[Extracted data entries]
-------------------------

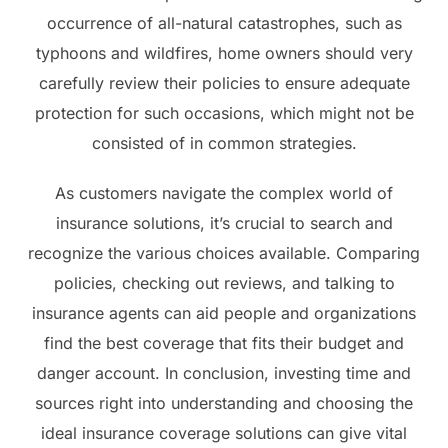
occurrence of all-natural catastrophes, such as
typhoons and wildfires, home owners should very
carefully review their policies to ensure adequate
protection for such occasions, which might not be
consisted of in common strategies.
As customers navigate the complex world of
insurance solutions, it’s crucial to search and
recognize the various choices available. Comparing
policies, checking out reviews, and talking to
insurance agents can aid people and organizations
find the best coverage that fits their budget and
danger account. In conclusion, investing time and
sources right into understanding and choosing the
ideal insurance coverage solutions can give vital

-------------------------

WORK ORDER.
All that the answer may hold is the lines from the one with "typhoons and wildfires, home" through the end of the data, set down exactly as they appear.

ANSWER FOR THIS EXERCISE.
typhoons and wildfires, home owners should very
carefully review their policies to ensure adequate
protection for such occasions, which might not be
consisted of in common strategies.
As customers navigate the complex world of
insurance solutions, it’s crucial to search and
recognize the various choices available. Comparing
policies, checking out reviews, and talking to
insurance agents can aid people and organizations
find the best coverage that fits their budget and
danger account. In conclusion, investing time and
sources right into understanding and choosing the
ideal insurance coverage solutions can give vital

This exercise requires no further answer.